Remix.run Logo
tl2do 15 hours ago

Genuine question: what kinds of workloads benefit most from this speed? In my coding use, I still hit limitations even with stronger models, so I'm interested in where a much faster model changes the outcome rather than just reducing latency.

layoric 14 hours ago | parent | next [-]

I think it would assist in exploiting exploring multiple solution spaces in parallel, and can see with the right user in the loop + tools like compilers, static analysis, tests, etc wrapped harness, be able to iterate very quickly on multiple solutions. An example might be, "I need to optimize this SQL query" pointed to a locally running postgres. Multiple changes could be tested, combined, and explain plan to validate performance vs a test for correct results. Then only valid solutions could be presented to developer for review. I don't personally care about the models 'opinion' or recommendations, using them for architectural choices IMO is a flawed use as a coding tool.
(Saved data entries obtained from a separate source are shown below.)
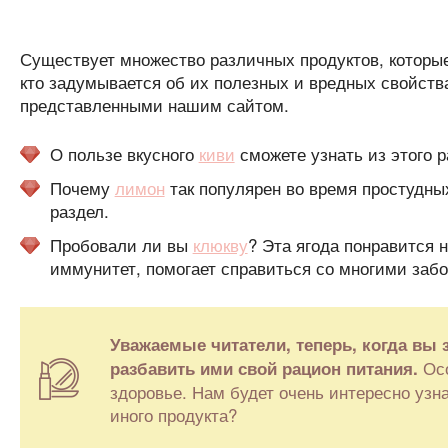
Существует множество различных продуктов, которы
кто задумывается об их полезных и вредных свойств
представленными нашим сайтом.
О пользе вкусного
киви
сможете узнать из этого р
Почему
лимон
так популярен во время простудных
раздел.
Пробовали ли вы
клюкву
? Эта ягода понравится н
иммунитет, помогает справиться со многими заб
Уважаемые читатели, теперь, когда вы
Осо
разбавить ими свой рацион питания.
здоровье. Нам будет очень интересно узна
иного продукта?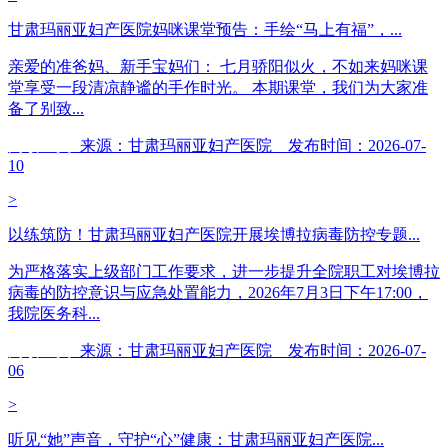
甘肃玛丽亚妇产医院妈咪课堂预告：手绘“马上有福”，...
亲爱的准爸妈、新手宝妈们： 七月骄阳似火，不如来妈咪课
堂享受一段清凉静谧的手作时光。 本期课堂，我们为大家准
备了别致...
阅读全文
来源：甘肃玛丽亚妇产医院 发布时间：2026-07-
10
>
以练筑防！甘肃玛丽亚妇产医院开展埃博拉病毒防控专题...
为严格落实上级部门工作要求，进一步提升全院职工对埃博拉
病毒的防控意识与应急处置能力，2026年7月3日下午17:00，
我院医务科...
阅读全文
来源：甘肃玛丽亚妇产医院 发布时间：2026-07-
06
>
听见“她”声音，守护“心”健康：甘肃玛丽亚妇产医院...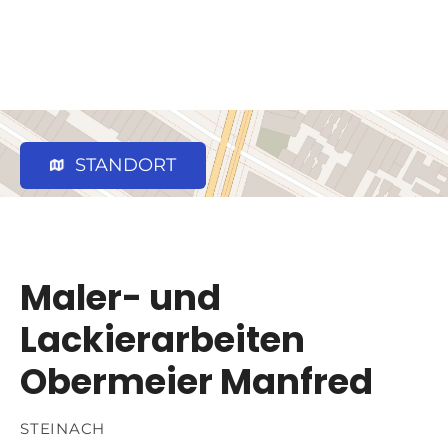
STANDORT
Maler- und
Lackierarbeiten
Obermeier Manfred
STEINACH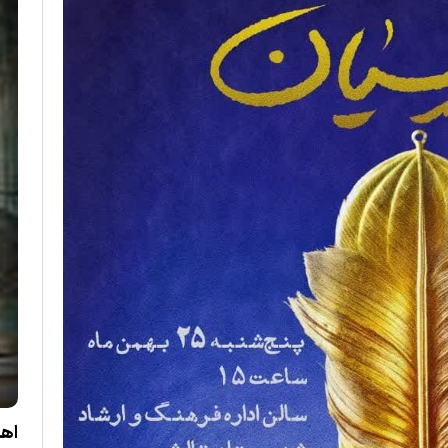
نام
ره
زار
اهدای کتاب‌های هنری و ادبی به کتابخانه حوزه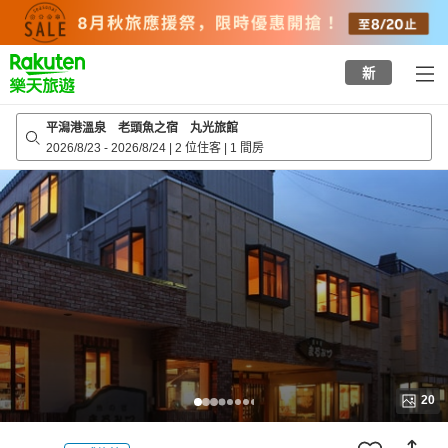
to
top
page
新
平潟港溫泉 老頭魚之宿 丸光旅館
2026/8/23
-
2026/8/24
|
2 位住客
|
1 間房
20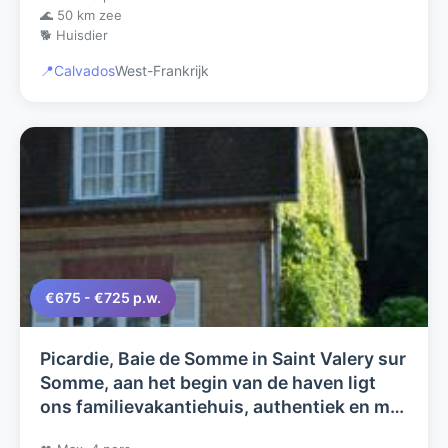
🌊 50 km zee
🐕 Huisdier
📍
Calvados
West-Frankrijk
€675 - €725 p.w.
Picardie, Baie de Somme in Saint Valery sur
Somme, aan het begin van de haven ligt
ons familievakantiehuis, authentiek en met
terras en tuin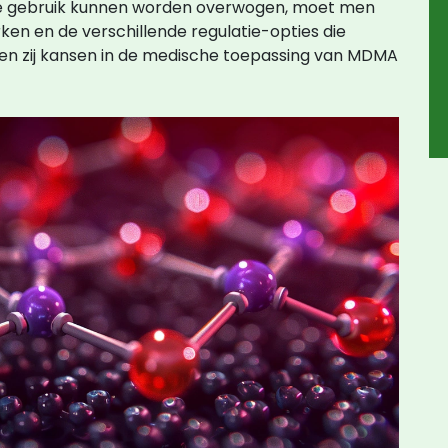
eve gebruik kunnen worden overwogen, moet men
rken en de verschillende regulatie-opties die
ien zij kansen in de medische toepassing van MDMA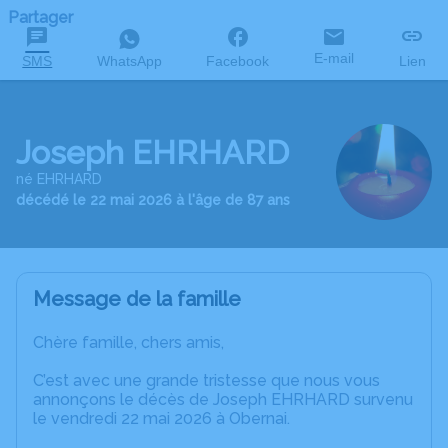
Partager
E-mail
SMS
WhatsApp
Facebook
Lien
Joseph EHRHARD
né EHRHARD
décédé le 22 mai 2026 à l'âge de 87 ans
Message de la famille
Chère famille, chers amis,
C’est avec une grande tristesse que nous vous
annonçons le décès de Joseph EHRHARD survenu
le vendredi 22 mai 2026 à Obernai.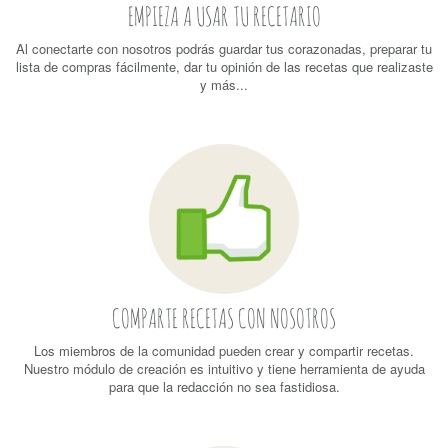
EMPIEZA A USAR TU RECETARIO
Al conectarte con nosotros podrás guardar tus corazonadas, preparar tu
lista de compras fácilmente, dar tu opinión de las recetas que realizaste
y más...
COMPARTE RECETAS CON NOSOTROS
Los miembros de la comunidad pueden crear y compartir recetas.
Nuestro módulo de creación es intuitivo y tiene herramienta de ayuda
para que la redacción no sea fastidiosa.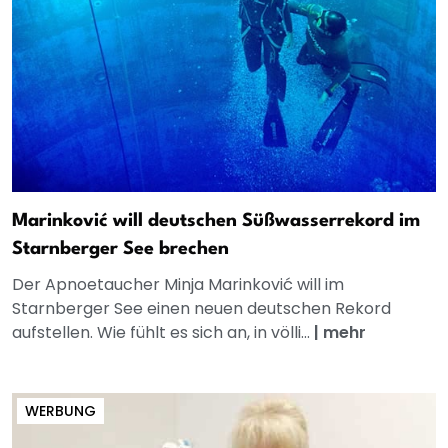
Marinković will deutschen Süßwasserrekord im
Starnberger See brechen
Der Apnoetaucher Minja Marinković will im
Starnberger See einen neuen deutschen Rekord
aufstellen. Wie fühlt es sich an, in völli...
|
mehr
WERBUNG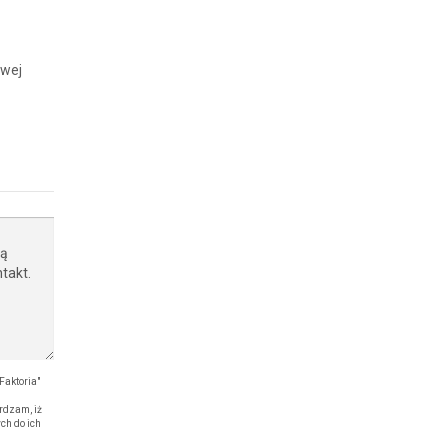
owej
aktoria"
rdzam, iż
ch do ich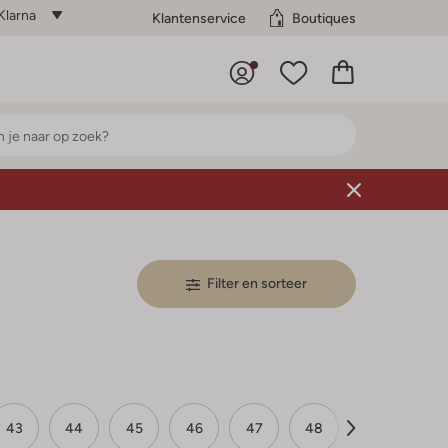
Klarna
Klantenservice
Boutiques
Filter en sorteer
43
44
45
46
47
48
49
50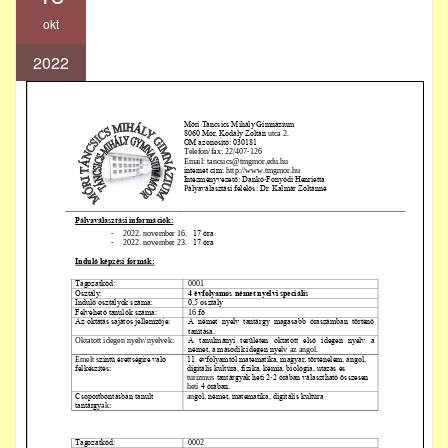
okt
2022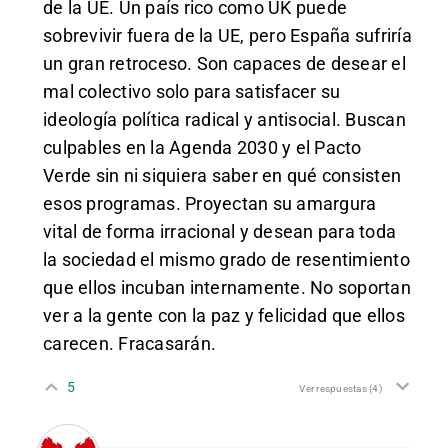
de la UE. Un país rico como UK puede
sobrevivir fuera de la UE, pero España sufriría
un gran retroceso. Son capaces de desear el
mal colectivo solo para satisfacer su
ideología política radical y antisocial. Buscan
culpables en la Agenda 2030 y el Pacto
Verde sin ni siquiera saber en qué consisten
esos programas. Proyectan su amargura
vital de forma irracional y desean para toda
la sociedad el mismo grado de resentimiento
que ellos incuban internamente. No soportan
ver a la gente con la paz y felicidad que ellos
carecen. Fracasarán.
5
Ver respuestas
(4)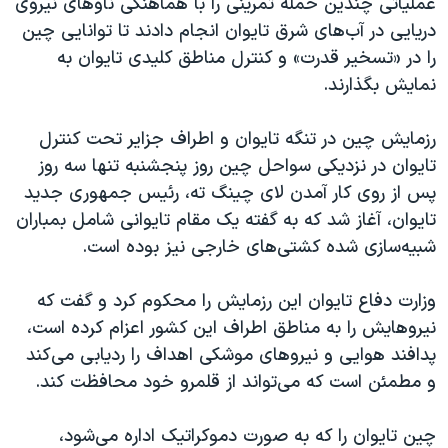
عملیاتی چندین حمله تمرینی را با هماهنگی ناوهای نیروی
اسرائیل در جنگ
دریایی در آب‌های شرق تایوان انجام دادند تا توانایی چین
نرگس محمدی برنده جایزه نوبل صلح
را در «تسخیر قدرت» و کنترل مناطق کلیدی تایوان به
همایش محافظه‌کاران آمریکا «سی‌پک»
نمایش بگذارند.
صفحه‌های ویژه
رزمایش چین در تنگه تایوان و اطراف جزایر تحت کنترل
سفر پرزیدنت ترامپ به چین
تایوان در نزدیکی سواحل چین روز پنجشنبه تنها سه روز
پس از روی کار آمدن لای چینگ ته، رئیس جمهوری جدید
تایوان، آغاز شد که به گفته یک مقام تایوانی شامل بمباران
شبیه‌سازی شده کشتی‌های خارجی نیز بوده است.
وزارت دفاع تایوان این رزمایش را محکوم کرد و گفت که
نیروهایش را به مناطق اطراف این کشور اعزام کرده است،
پدافند هوایی و نیروهای موشکی اهداف را ردیابی می‌کند
و مطمئن است که می‌تواند از قلمرو خود محافظت کند.
چین تایوان را که به صورت دموکراتیک اداره می‌شود،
It doesn't change the fact that the most important thing is verification/validation of their output either from tools, developer reviewing/making decisions. But even if don't want that approach, diffusion models are just a lot more efficient it seems. I'm interested to see if they are just a better match common developer tasks to assist with validation/verification systems, not just writing (likely wrong) code faster.

storus 4 hours ago | parent | prev | next [-]

I'd say using them as draft models for some strong AR model, speeding it up 3x. Diffusion generates a bunch of tokens extremely fast, those can be then passed over to an AR model to accept/reject instead of generating them.

cjbarber 14 hours ago | parent | prev | next [-]

I've tried a few computer use and browser use tools and they feel relatively tok/s bottlenecked.

And in some sense, all of my claude code usage feels tok/s bottlenecked. There's never really a time where I'm glad to wait for the tokens, I'd always prefer faster.

volodia 13 hours ago | parent | prev | next [-]

There are few: fast agents, deep research, real-time voice, coding. The other thing is that when you have a fast reasoning model, you spend more effort on thinking in the same latency budget, which pushed up quality.

irthomasthomas 15 hours ago | parent | prev | next [-]

multi-model arbitration, synthesis, parallel reasoning etc. Judging large models with small models is quite effective.

corysama 12 hours ago | parent | prev | next [-]

Coding auto-complete?

quotemstr 13 hours ago | parent | prev [-]

Once you make a model fast and small enough, it starts to become practical to use LLMs for things as mundane as spell checking, touchscreen-keyboard tap disambiguation, and database query planning. If the fast, small model is multimodal, use it in a microwave to make a better DWIM auto-cook.

Hell, want to do syntax highlighting? Just throw buffer text into an ultra-fast LLM.

It's easy to overlook how many small day-to-day heuristic schemes can be replaced with AI. It's almost embarrassing to think about all the totally mundane uses to which we can put fast, modest intelligence.